Kyle Vegter, Monday or Tuesday (2016) | World premiere, MusicNOW commission

    Duration: 10 minutes
    Instrumentation: clarinet, bass clarinet, cello, percussion and piano

    Performed with Manual Cinema
    Director: Julia Miller
    Concept: Lizi Breit, Julia Miller and Kyle Vegter
    Designers: Lizi Breit and Julia Miller

    “I attain a different kind of beauty, achieve a symmetry by means of infinite discords, showing all the traces of the mind’s passage through the world; and achieve in the end, some kind of whole made of shimmering fragments.” — Virginia Woolf

    The composer writes:
    Monday or Tuesday is a meditation on the life and work of the celebrated English author Virginia Woolf. The piece’s central inspiration comes from a prose poem of the same name that was published in 1921 in a volume of short stories also called Monday or Tuesday. The book was largely overlooked and is but a small blip on what was a tremendously powerful literary career. However, Woolf cites it as a major stylistic turning point for her — through its creation, she happened upon her trademark stream of consciousness writing style. Written in an early, highly poetic version of that style, the poem weaves together imagery and color into a distinctly modern Cezanne-like tapestry. Assembled in sharp angles, vivid snapshots, reds, blues and blacks — the short story becomes a portrait of the writer awash in a tumultuous contemporary society that is in sharp contrast to a serene natural world.
    Our Monday or Tuesday gets both its form and visual style from Woolf’s Monday or Tuesday, but the character we follow throughout is Woolf herself. The piece also draws inspiration from what was a tumultuous and tremendous life, full of literary achievement, powerful relationships, the English countryside, London smokestacks and bouts of manic depression.”
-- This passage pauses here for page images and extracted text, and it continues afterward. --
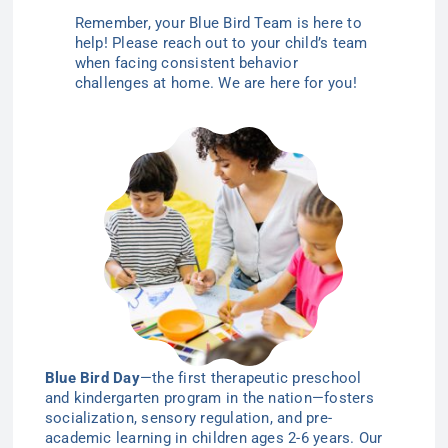
Remember, your Blue Bird Team is here to
help! Please reach out to your child’s team
when facing consistent behavior
challenges at home. We are here for
you!
Blue Bird Day
—the first therapeutic preschool
and kindergarten program in the nation—
fosters
socialization, sensory regulation, and pre-
academic learning in children ages 2-6
years
. Our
    An excerpt from Monday or Tuesday (1921) by Virginia Woolf

    Lazy and indifferent, shaking space easily from his wings, knowing his way, the heron passes over the church beneath the sky. White and distant, absorbed in itself, endlessly the sky covers and uncovers, moves and remains. A lake? Blot the shores of it out! A mountain? Oh, perfect — the sun gold on its slopes. Down that falls. Ferns then, or white feathers, for ever and ever —

    Desiring truth, awaiting it, laboriously distilling a few words, for ever desiring — (a cry starts to the left, another to the right. Wheels strike divergently. Omnibuses conglomerate in conflict) — for ever desiring — (the clock asseverates with 12 distinct strokes that it is midday; light sheds gold scales; children swarm) — for ever desiring truth. Red is the dome; coins hang on the trees; smoke trails from the chimneys; bark, shout, cry “Iron for sale” — and truth?

    Radiating to a point men’s feet and women’s feet, black or gold-encrusted — (This foggy weather—Sugar? No, thank you — The commonwealth of the future) — the firelight darting and making the room red, save for the black figures and their bright eyes, while outside a van discharges, Miss Thingummy drinks tea at her desk, and plate-glass preserves fur coats — Flaunted, leaf-light, drifting at corners, blown across the wheels, silver-splashed, home or not home, gathered, scattered, squandered in separate scales, swept up, down, torn, sunk, assembled — and truth?

    Now to recollect by the fireside on the white square of marble. From ivory depths words rising shed their blackness, blossom and penetrate. Fallen the book; in the flame, in the smoke, in the momentary sparks — or now voyaging, the marble square pendant, minarets beneath and the Indian seas, while space rushes blue and stars glint — truth? content with closeness?

    Lazy and indifferent the heron returns; the sky veils her stars; then bares them.